• WHAT THE TASK REQUIRES
Could you restate the whole listing below word for word, minus the pictures?
++++++++++++++++++++
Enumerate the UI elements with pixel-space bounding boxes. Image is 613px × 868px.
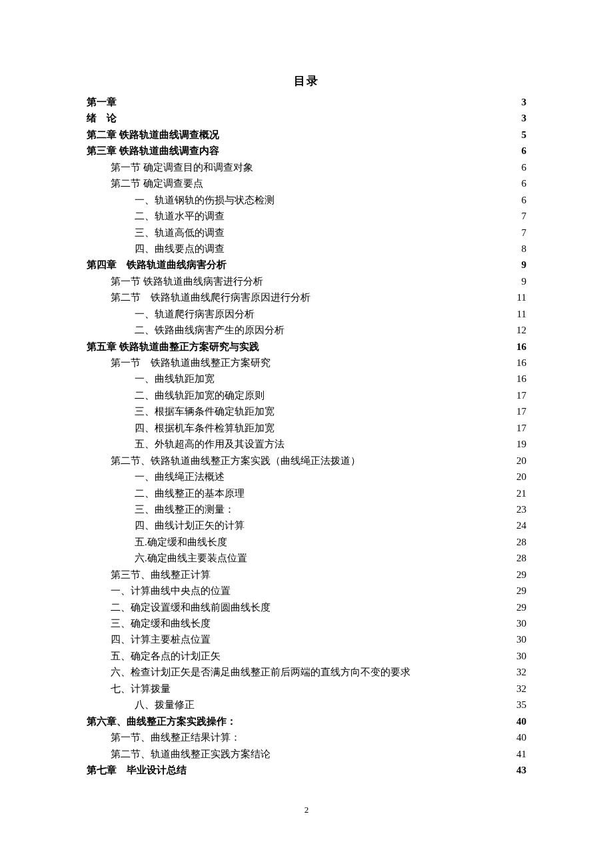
toc-entry: 二、曲线整正的基本原理21 (87, 485, 526, 501)
toc-entry-label: 绪 论 (87, 110, 117, 126)
toc-entry-label: 二、确定设置缓和曲线前圆曲线长度 (111, 599, 271, 615)
toc-entry: 二、轨道水平的调查7 (87, 208, 526, 224)
toc-entry-page: 17 (516, 420, 526, 436)
toc-entry-page: 30 (516, 631, 526, 647)
toc-entry-page: 21 (516, 485, 526, 501)
toc-entry-label: 一、计算曲线中央点的位置 (111, 583, 231, 599)
toc-entry-label: 第三章 铁路轨道曲线调查内容 (87, 143, 219, 159)
toc-entry-page: 16 (516, 371, 526, 387)
toc-entry: 第六章、曲线整正方案实践操作：40 (87, 713, 526, 729)
toc-entry-label: 第二节 铁路轨道曲线爬行病害原因进行分析 (111, 289, 310, 305)
toc-entry-label: 第五章 铁路轨道曲整正方案研究与实践 (87, 339, 259, 355)
toc-entry-label: 五、外轨超高的作用及其设置方法 (135, 436, 285, 452)
toc-entry-label: 二、曲线整正的基本原理 (135, 485, 245, 501)
toc-entry-label: 第四章 铁路轨道曲线病害分析 (87, 257, 227, 273)
toc-entry: 一、计算曲线中央点的位置29 (87, 583, 526, 599)
toc-entry-label: 五、确定各点的计划正矢 (111, 648, 221, 664)
toc-entry-label: 第七章 毕业设计总结 (87, 762, 187, 778)
toc-entry-page: 29 (516, 583, 526, 599)
toc-entry-label: 三、轨道高低的调查 (135, 225, 225, 241)
toc-entry-page: 8 (522, 241, 527, 257)
toc-entry-label: 四、曲线要点的调查 (135, 241, 225, 257)
toc-entry-page: 6 (522, 159, 527, 175)
toc-entry: 第五章 铁路轨道曲整正方案研究与实践16 (87, 339, 526, 355)
toc-entry: 四、曲线要点的调查8 (87, 241, 526, 257)
toc-entry-page: 32 (516, 681, 526, 697)
toc-entry: 三、根据车辆条件确定轨距加宽17 (87, 403, 526, 419)
toc-entry-label: 第三节、曲线整正计算 (111, 567, 211, 583)
toc-entry-label: 第二章 铁路轨道曲线调查概况 (87, 127, 219, 143)
toc-entry: 二、确定设置缓和曲线前圆曲线长度29 (87, 599, 526, 615)
toc-entry-label: 第二节、铁路轨道曲线整正方案实践（曲线绳正法拨道） (111, 453, 360, 469)
toc-entry-label: 八、拨量修正 (135, 697, 195, 713)
toc-entry: 第四章 铁路轨道曲线病害分析9 (87, 257, 526, 273)
toc-entry-label: 第一节 铁路轨道曲线整正方案研究 (111, 355, 271, 371)
toc-entry: 第二节、轨道曲线整正实践方案结论41 (87, 746, 526, 762)
toc-entry-label: 七、计算拨量 (111, 681, 171, 697)
toc-entry-page: 35 (516, 697, 526, 713)
toc-entry-label: 一、曲线绳正法概述 (135, 469, 225, 485)
toc-entry-page: 32 (516, 664, 526, 680)
toc-entry-page: 29 (516, 567, 526, 583)
toc-entry-label: 一、轨道钢轨的伤损与状态检测 (135, 192, 275, 208)
toc-entry-label: 第一章 (87, 94, 117, 110)
toc-entry: 一、轨道爬行病害原因分析11 (87, 306, 526, 322)
toc-entry-page: 19 (516, 436, 526, 452)
toc-entry: 五、确定各点的计划正矢30 (87, 648, 526, 664)
toc-entry-page: 16 (516, 339, 526, 355)
toc-entry: 五.确定缓和曲线长度28 (87, 534, 526, 550)
toc-entry-label: 四、曲线计划正矢的计算 (135, 517, 245, 533)
toc-entry: 第二节 确定调查要点6 (87, 175, 526, 191)
toc-entry-label: 三、确定缓和曲线长度 (111, 615, 211, 631)
toc-entry-page: 6 (522, 175, 527, 191)
toc-entry-label: 一、曲线轨距加宽 (135, 371, 215, 387)
toc-entry-page: 40 (516, 729, 526, 745)
toc-entry-page: 20 (516, 469, 526, 485)
toc-title: 目录 (87, 73, 526, 89)
toc-entry-label: 一、轨道爬行病害原因分析 (135, 306, 255, 322)
toc-entry: 六.确定曲线主要装点位置28 (87, 550, 526, 566)
toc-entry: 一、轨道钢轨的伤损与状态检测6 (87, 192, 526, 208)
toc-entry-label: 四、计算主要桩点位置 (111, 631, 211, 647)
toc-entry-page: 9 (522, 273, 527, 289)
toc-entry-page: 7 (522, 208, 527, 224)
toc-entry: 八、拨量修正35 (87, 697, 526, 713)
toc-entry-page: 3 (522, 110, 527, 126)
toc-entry-label: 五.确定缓和曲线长度 (135, 534, 227, 550)
toc-entry-page: 29 (516, 599, 526, 615)
toc-entry-page: 7 (522, 225, 527, 241)
toc-entry-label: 四、根据机车条件检算轨距加宽 (135, 420, 275, 436)
toc-entry-page: 30 (516, 648, 526, 664)
toc-entry-label: 第六章、曲线整正方案实践操作： (87, 713, 237, 729)
toc-entry-label: 第二节、轨道曲线整正实践方案结论 (111, 746, 271, 762)
toc-entry: 二、曲线轨距加宽的确定原则17 (87, 387, 526, 403)
toc-entry-label: 三、曲线整正的测量： (135, 501, 235, 517)
toc-entry-page: 24 (516, 517, 526, 533)
toc-entry: 四、计算主要桩点位置30 (87, 631, 526, 647)
toc-entry-page: 12 (516, 322, 526, 338)
toc-entry: 第七章 毕业设计总结43 (87, 762, 526, 778)
toc-entry-page: 40 (516, 713, 526, 729)
toc-entry: 三、轨道高低的调查7 (87, 225, 526, 241)
toc-entry-page: 16 (516, 355, 526, 371)
toc-entry-page: 30 (516, 615, 526, 631)
toc-entry: 第一节、曲线整正结果计算：40 (87, 729, 526, 745)
toc-entry-page: 3 (522, 94, 527, 110)
toc-entry: 第一节 铁路轨道曲线整正方案研究16 (87, 355, 526, 371)
toc-entry-page: 9 (522, 257, 527, 273)
toc-entry-page: 11 (517, 289, 526, 305)
page-number: 2 (87, 805, 526, 815)
toc-entry: 第一章3 (87, 94, 526, 110)
toc-entry-page: 6 (522, 192, 527, 208)
toc-entry-label: 三、根据车辆条件确定轨距加宽 (135, 403, 275, 419)
toc-entry-page: 20 (516, 453, 526, 469)
toc-entry-page: 17 (516, 387, 526, 403)
toc-entry-page: 43 (516, 762, 526, 778)
toc-entry-page: 28 (516, 550, 526, 566)
toc-entry: 第二节 铁路轨道曲线爬行病害原因进行分析11 (87, 289, 526, 305)
toc-entry-label: 二、曲线轨距加宽的确定原则 (135, 387, 265, 403)
toc-entry-page: 41 (516, 746, 526, 762)
toc-entry-label: 第一节、曲线整正结果计算： (111, 729, 241, 745)
toc-list: 第一章3绪 论3第二章 铁路轨道曲线调查概况5第三章 铁路轨道曲线调查内容6第一… (87, 94, 526, 778)
toc-entry-label: 六、检查计划正矢是否满足曲线整正前后两端的直线方向不变的要求 (111, 664, 410, 680)
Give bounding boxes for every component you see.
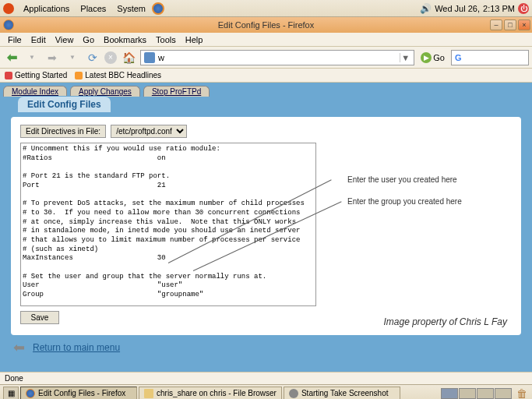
++++++++++++++++++++
• SOLVED EXERCISE
Enumerate the UI elements with pixel-space bounding boxes. Image is 613px × 868px.
toc-entry: 二、曲线整正的基本原理21 (87, 485, 526, 501)
toc-entry-label: 绪 论 (87, 110, 117, 126)
toc-entry-label: 二、确定设置缓和曲线前圆曲线长度 (111, 599, 271, 615)
toc-entry: 二、轨道水平的调查7 (87, 208, 526, 224)
toc-entry-page: 17 (516, 420, 526, 436)
toc-entry-page: 30 (516, 631, 526, 647)
toc-entry-page: 21 (516, 485, 526, 501)
toc-entry-label: 一、计算曲线中央点的位置 (111, 583, 231, 599)
toc-entry-label: 第三章 铁路轨道曲线调查内容 (87, 143, 219, 159)
toc-entry-page: 16 (516, 371, 526, 387)
toc-entry: 第六章、曲线整正方案实践操作：40 (87, 713, 526, 729)
toc-entry-label: 第二节 铁路轨道曲线爬行病害原因进行分析 (111, 289, 310, 305)
toc-entry-label: 第五章 铁路轨道曲整正方案研究与实践 (87, 339, 259, 355)
toc-entry-label: 五、外轨超高的作用及其设置方法 (135, 436, 285, 452)
toc-entry-label: 二、曲线整正的基本原理 (135, 485, 245, 501)
toc-entry-label: 第四章 铁路轨道曲线病害分析 (87, 257, 227, 273)
toc-entry: 一、计算曲线中央点的位置29 (87, 583, 526, 599)
toc-entry-label: 五、确定各点的计划正矢 (111, 648, 221, 664)
toc-entry-label: 第七章 毕业设计总结 (87, 762, 187, 778)
toc-entry-page: 29 (516, 583, 526, 599)
toc-entry-label: 三、轨道高低的调查 (135, 225, 225, 241)
toc-entry-page: 8 (522, 241, 527, 257)
toc-entry-label: 四、曲线要点的调查 (135, 241, 225, 257)
toc-entry-page: 6 (522, 159, 527, 175)
toc-entry: 第五章 铁路轨道曲整正方案研究与实践16 (87, 339, 526, 355)
toc-entry: 四、曲线要点的调查8 (87, 241, 526, 257)
toc-entry-page: 32 (516, 681, 526, 697)
toc-entry: 三、根据车辆条件确定轨距加宽17 (87, 403, 526, 419)
toc-entry-label: 第三节、曲线整正计算 (111, 567, 211, 583)
toc-entry-label: 第二章 铁路轨道曲线调查概况 (87, 127, 219, 143)
toc-entry: 二、确定设置缓和曲线前圆曲线长度29 (87, 599, 526, 615)
toc-entry-label: 第二节、铁路轨道曲线整正方案实践（曲线绳正法拨道） (111, 453, 360, 469)
toc-entry-label: 八、拨量修正 (135, 697, 195, 713)
toc-entry: 第四章 铁路轨道曲线病害分析9 (87, 257, 526, 273)
toc-entry-label: 第一节 铁路轨道曲线整正方案研究 (111, 355, 271, 371)
toc-entry: 第二节、轨道曲线整正实践方案结论41 (87, 746, 526, 762)
toc-entry-label: 七、计算拨量 (111, 681, 171, 697)
toc-entry-page: 35 (516, 697, 526, 713)
toc-entry-label: 一、曲线绳正法概述 (135, 469, 225, 485)
toc-entry-page: 32 (516, 664, 526, 680)
toc-entry-page: 29 (516, 567, 526, 583)
toc-entry-label: 一、轨道钢轨的伤损与状态检测 (135, 192, 275, 208)
toc-entry-label: 第一章 (87, 94, 117, 110)
toc-entry: 一、轨道爬行病害原因分析11 (87, 306, 526, 322)
toc-entry-page: 19 (516, 436, 526, 452)
toc-entry: 五、确定各点的计划正矢30 (87, 648, 526, 664)
toc-entry-page: 16 (516, 339, 526, 355)
toc-entry: 五.确定缓和曲线长度28 (87, 534, 526, 550)
toc-entry-label: 四、曲线计划正矢的计算 (135, 517, 245, 533)
toc-entry: 第二节 确定调查要点6 (87, 175, 526, 191)
toc-entry-label: 三、确定缓和曲线长度 (111, 615, 211, 631)
toc-entry-page: 6 (522, 175, 527, 191)
toc-entry-label: 一、曲线轨距加宽 (135, 371, 215, 387)
toc-entry-page: 40 (516, 729, 526, 745)
toc-entry-page: 20 (516, 469, 526, 485)
toc-title: 目录 (87, 73, 526, 89)
toc-entry-label: 一、轨道爬行病害原因分析 (135, 306, 255, 322)
toc-entry: 六.确定曲线主要装点位置28 (87, 550, 526, 566)
toc-entry: 一、轨道钢轨的伤损与状态检测6 (87, 192, 526, 208)
toc-entry-label: 四、计算主要桩点位置 (111, 631, 211, 647)
toc-entry-page: 9 (522, 273, 527, 289)
toc-entry-page: 7 (522, 208, 527, 224)
toc-entry: 八、拨量修正35 (87, 697, 526, 713)
toc-entry-page: 3 (522, 110, 527, 126)
toc-entry-label: 五.确定缓和曲线长度 (135, 534, 227, 550)
toc-entry-page: 29 (516, 599, 526, 615)
toc-entry-page: 7 (522, 225, 527, 241)
toc-entry-label: 四、根据机车条件检算轨距加宽 (135, 420, 275, 436)
toc-entry-page: 30 (516, 648, 526, 664)
toc-entry-label: 第六章、曲线整正方案实践操作： (87, 713, 237, 729)
toc-entry-label: 第二节、轨道曲线整正实践方案结论 (111, 746, 271, 762)
toc-entry: 二、曲线轨距加宽的确定原则17 (87, 387, 526, 403)
toc-entry-label: 三、曲线整正的测量： (135, 501, 235, 517)
toc-entry-page: 24 (516, 517, 526, 533)
toc-entry: 四、计算主要桩点位置30 (87, 631, 526, 647)
toc-entry-page: 12 (516, 322, 526, 338)
toc-entry: 第七章 毕业设计总结43 (87, 762, 526, 778)
toc-entry-page: 40 (516, 713, 526, 729)
toc-entry: 三、轨道高低的调查7 (87, 225, 526, 241)
toc-entry-page: 16 (516, 355, 526, 371)
toc-entry-page: 30 (516, 615, 526, 631)
toc-entry: 第一节、曲线整正结果计算：40 (87, 729, 526, 745)
toc-entry-page: 3 (522, 94, 527, 110)
toc-entry: 第一节 铁路轨道曲线整正方案研究16 (87, 355, 526, 371)
toc-entry-page: 9 (522, 257, 527, 273)
toc-entry-page: 11 (517, 289, 526, 305)
page-number: 2 (87, 805, 526, 815)
toc-entry: 第一章3 (87, 94, 526, 110)
toc-entry-page: 6 (522, 192, 527, 208)
toc-entry-label: 三、根据车辆条件确定轨距加宽 (135, 403, 275, 419)
toc-entry-page: 20 (516, 453, 526, 469)
toc-entry-page: 17 (516, 387, 526, 403)
toc-entry-page: 43 (516, 762, 526, 778)
toc-entry-page: 28 (516, 550, 526, 566)
toc-entry: 第二节 铁路轨道曲线爬行病害原因进行分析11 (87, 289, 526, 305)
toc-entry-label: 二、曲线轨距加宽的确定原则 (135, 387, 265, 403)
toc-entry-page: 41 (516, 746, 526, 762)
toc-entry-label: 第一节、曲线整正结果计算： (111, 729, 241, 745)
toc-list: 第一章3绪 论3第二章 铁路轨道曲线调查概况5第三章 铁路轨道曲线调查内容6第一… (87, 94, 526, 778)
toc-entry-label: 六、检查计划正矢是否满足曲线整正前后两端的直线方向不变的要求 (111, 664, 410, 680)
Give bounding boxes for every component you see.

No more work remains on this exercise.